§ **Exercise directions**:
Print the data that follows without changing a single word.

§ **Records shown**:
══════

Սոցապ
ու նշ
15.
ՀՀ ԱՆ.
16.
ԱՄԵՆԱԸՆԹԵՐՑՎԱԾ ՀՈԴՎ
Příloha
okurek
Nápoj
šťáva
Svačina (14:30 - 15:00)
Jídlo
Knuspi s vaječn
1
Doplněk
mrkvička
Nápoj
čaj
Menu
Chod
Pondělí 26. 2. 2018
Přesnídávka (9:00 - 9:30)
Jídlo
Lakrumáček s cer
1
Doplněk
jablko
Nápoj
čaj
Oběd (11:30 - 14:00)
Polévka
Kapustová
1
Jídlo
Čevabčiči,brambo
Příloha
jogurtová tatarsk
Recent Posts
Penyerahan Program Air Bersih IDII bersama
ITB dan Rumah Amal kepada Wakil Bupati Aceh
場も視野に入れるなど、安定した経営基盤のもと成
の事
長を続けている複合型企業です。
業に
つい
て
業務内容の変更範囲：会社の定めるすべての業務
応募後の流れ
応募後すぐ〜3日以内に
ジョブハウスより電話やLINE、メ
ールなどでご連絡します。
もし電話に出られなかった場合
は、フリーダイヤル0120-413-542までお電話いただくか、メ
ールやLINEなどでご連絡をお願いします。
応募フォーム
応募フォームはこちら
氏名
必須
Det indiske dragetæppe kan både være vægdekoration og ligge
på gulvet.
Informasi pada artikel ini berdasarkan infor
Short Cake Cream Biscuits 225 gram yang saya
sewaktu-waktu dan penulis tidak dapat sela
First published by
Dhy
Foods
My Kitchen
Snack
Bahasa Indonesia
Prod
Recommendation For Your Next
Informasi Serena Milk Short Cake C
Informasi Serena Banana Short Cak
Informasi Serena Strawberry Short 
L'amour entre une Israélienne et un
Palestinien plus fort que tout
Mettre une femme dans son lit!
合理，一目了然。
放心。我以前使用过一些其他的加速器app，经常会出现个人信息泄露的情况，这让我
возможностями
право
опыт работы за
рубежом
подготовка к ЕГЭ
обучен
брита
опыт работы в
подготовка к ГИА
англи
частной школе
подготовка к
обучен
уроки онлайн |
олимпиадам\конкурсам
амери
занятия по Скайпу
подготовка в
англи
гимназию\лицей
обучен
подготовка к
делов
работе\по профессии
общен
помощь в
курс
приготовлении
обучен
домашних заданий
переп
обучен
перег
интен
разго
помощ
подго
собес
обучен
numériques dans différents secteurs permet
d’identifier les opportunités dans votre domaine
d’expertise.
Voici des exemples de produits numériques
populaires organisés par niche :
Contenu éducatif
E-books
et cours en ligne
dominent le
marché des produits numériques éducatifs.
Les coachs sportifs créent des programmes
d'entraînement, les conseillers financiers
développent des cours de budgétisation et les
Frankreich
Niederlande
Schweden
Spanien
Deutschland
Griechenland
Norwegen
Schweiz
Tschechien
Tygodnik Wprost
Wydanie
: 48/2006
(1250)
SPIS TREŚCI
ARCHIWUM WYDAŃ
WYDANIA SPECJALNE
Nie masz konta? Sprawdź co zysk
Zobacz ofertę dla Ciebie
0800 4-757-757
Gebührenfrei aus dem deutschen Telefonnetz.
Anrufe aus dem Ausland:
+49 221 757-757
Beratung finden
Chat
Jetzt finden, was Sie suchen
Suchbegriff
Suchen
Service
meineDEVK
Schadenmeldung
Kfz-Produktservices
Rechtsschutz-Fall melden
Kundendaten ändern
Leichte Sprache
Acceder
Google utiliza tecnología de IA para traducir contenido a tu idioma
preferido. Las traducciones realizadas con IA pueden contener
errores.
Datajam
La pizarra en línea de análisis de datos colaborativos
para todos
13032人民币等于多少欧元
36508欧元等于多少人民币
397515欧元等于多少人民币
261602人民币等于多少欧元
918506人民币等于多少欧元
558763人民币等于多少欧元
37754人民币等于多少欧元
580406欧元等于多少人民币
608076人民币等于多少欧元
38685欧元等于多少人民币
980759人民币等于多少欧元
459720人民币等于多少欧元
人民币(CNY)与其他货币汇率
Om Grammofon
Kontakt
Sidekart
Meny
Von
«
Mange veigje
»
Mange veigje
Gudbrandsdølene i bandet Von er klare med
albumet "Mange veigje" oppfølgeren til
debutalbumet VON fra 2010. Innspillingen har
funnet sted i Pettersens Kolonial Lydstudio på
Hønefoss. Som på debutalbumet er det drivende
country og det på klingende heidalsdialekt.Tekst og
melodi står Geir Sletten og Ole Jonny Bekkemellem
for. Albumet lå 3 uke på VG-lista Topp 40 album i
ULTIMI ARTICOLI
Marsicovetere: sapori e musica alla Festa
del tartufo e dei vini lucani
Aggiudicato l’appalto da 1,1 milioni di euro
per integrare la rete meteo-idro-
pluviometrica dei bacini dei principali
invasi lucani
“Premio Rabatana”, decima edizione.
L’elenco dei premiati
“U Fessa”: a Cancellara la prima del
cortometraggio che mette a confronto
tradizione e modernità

══════

§ **Reply**:
Սոցապ
ու նշ
15.
ՀՀ ԱՆ.
16.
ԱՄԵՆԱԸՆԹԵՐՑՎԱԾ ՀՈԴՎ
Příloha
okurek
Nápoj
šťáva
Svačina (14:30 - 15:00)
Jídlo
Knuspi s vaječn
1
Doplněk
mrkvička
Nápoj
čaj
Menu
Chod
Pondělí 26. 2. 2018
Přesnídávka (9:00 - 9:30)
Jídlo
Lakrumáček s cer
1
Doplněk
jablko
Nápoj
čaj
Oběd (11:30 - 14:00)
Polévka
Kapustová
1
Jídlo
Čevabčiči,brambo
Příloha
jogurtová tatarsk
Recent Posts
Penyerahan Program Air Bersih IDII bersama
ITB dan Rumah Amal kepada Wakil Bupati Aceh
場も視野に入れるなど、安定した経営基盤のもと成
の事
長を続けている複合型企業です。
業に
つい
て
業務内容の変更範囲：会社の定めるすべての業務
応募後の流れ
応募後すぐ〜3日以内に
ジョブハウスより電話やLINE、メ
ールなどでご連絡します。
もし電話に出られなかった場合
は、フリーダイヤル0120-413-542までお電話いただくか、メ
ールやLINEなどでご連絡をお願いします。
応募フォーム
応募フォームはこちら
氏名
必須
Det indiske dragetæppe kan både være vægdekoration og ligge
på gulvet.
Informasi pada artikel ini berdasarkan infor
Short Cake Cream Biscuits 225 gram yang saya
sewaktu-waktu dan penulis tidak dapat sela
First published by
Dhy
Foods
My Kitchen
Snack
Bahasa Indonesia
Prod
Recommendation For Your Next
Informasi Serena Milk Short Cake C
Informasi Serena Banana Short Cak
Informasi Serena Strawberry Short 
L'amour entre une Israélienne et un
Palestinien plus fort que tout
Mettre une femme dans son lit!
合理，一目了然。
放心。我以前使用过一些其他的加速器app，经常会出现个人信息泄露的情况，这让我
возможностями
право
опыт работы за
рубежом
подготовка к ЕГЭ
обучен
брита
опыт работы в
подготовка к ГИА
англи
частной школе
подготовка к
обучен
уроки онлайн |
олимпиадам\конкурсам
амери
занятия по Скайпу
подготовка в
англи
гимназию\лицей
обучен
подготовка к
делов
работе\по профессии
общен
помощь в
курс
приготовлении
обучен
домашних заданий
переп
обучен
перег
интен
разго
помощ
подго
собес
обучен
numériques dans différents secteurs permet
d’identifier les opportunités dans votre domaine
d’expertise.
Voici des exemples de produits numériques
populaires organisés par niche :
Contenu éducatif
E-books
et cours en ligne
dominent le
marché des produits numériques éducatifs.
Les coachs sportifs créent des programmes
d'entraînement, les conseillers financiers
développent des cours de budgétisation et les
Frankreich
Niederlande
Schweden
Spanien
Deutschland
Griechenland
Norwegen
Schweiz
Tschechien
Tygodnik Wprost
Wydanie
: 48/2006
(1250)
SPIS TREŚCI
ARCHIWUM WYDAŃ
WYDANIA SPECJALNE
Nie masz konta? Sprawdź co zysk
Zobacz ofertę dla Ciebie
0800 4-757-757
Gebührenfrei aus dem deutschen Telefonnetz.
Anrufe aus dem Ausland:
+49 221 757-757
Beratung finden
Chat
Jetzt finden, was Sie suchen
Suchbegriff
Suchen
Service
meineDEVK
Schadenmeldung
Kfz-Produktservices
Rechtsschutz-Fall melden
Kundendaten ändern
Leichte Sprache
Acceder
Google utiliza tecnología de IA para traducir contenido a tu idioma
preferido. Las traducciones realizadas con IA pueden contener
errores.
Datajam
La pizarra en línea de análisis de datos colaborativos
para todos
13032人民币等于多少欧元
36508欧元等于多少人民币
397515欧元等于多少人民币
261602人民币等于多少欧元
918506人民币等于多少欧元
558763人民币等于多少欧元
37754人民币等于多少欧元
580406欧元等于多少人民币
608076人民币等于多少欧元
38685欧元等于多少人民币
980759人民币等于多少欧元
459720人民币等于多少欧元
人民币(CNY)与其他货币汇率
Om Grammofon
Kontakt
Sidekart
Meny
Von
«
Mange veigje
»
Mange veigje
Gudbrandsdølene i bandet Von er klare med
albumet "Mange veigje" oppfølgeren til
debutalbumet VON fra 2010. Innspillingen har
funnet sted i Pettersens Kolonial Lydstudio på
Hønefoss. Som på debutalbumet er det drivende
country og det på klingende heidalsdialekt.Tekst og
melodi står Geir Sletten og Ole Jonny Bekkemellem
for. Albumet lå 3 uke på VG-lista Topp 40 album i
ULTIMI ARTICOLI
Marsicovetere: sapori e musica alla Festa
del tartufo e dei vini lucani
Aggiudicato l’appalto da 1,1 milioni di euro
per integrare la rete meteo-idro-
pluviometrica dei bacini dei principali
invasi lucani
“Premio Rabatana”, decima edizione.
L’elenco dei premiati
“U Fessa”: a Cancellara la prima del
cortometraggio che mette a confronto
tradizione e modernità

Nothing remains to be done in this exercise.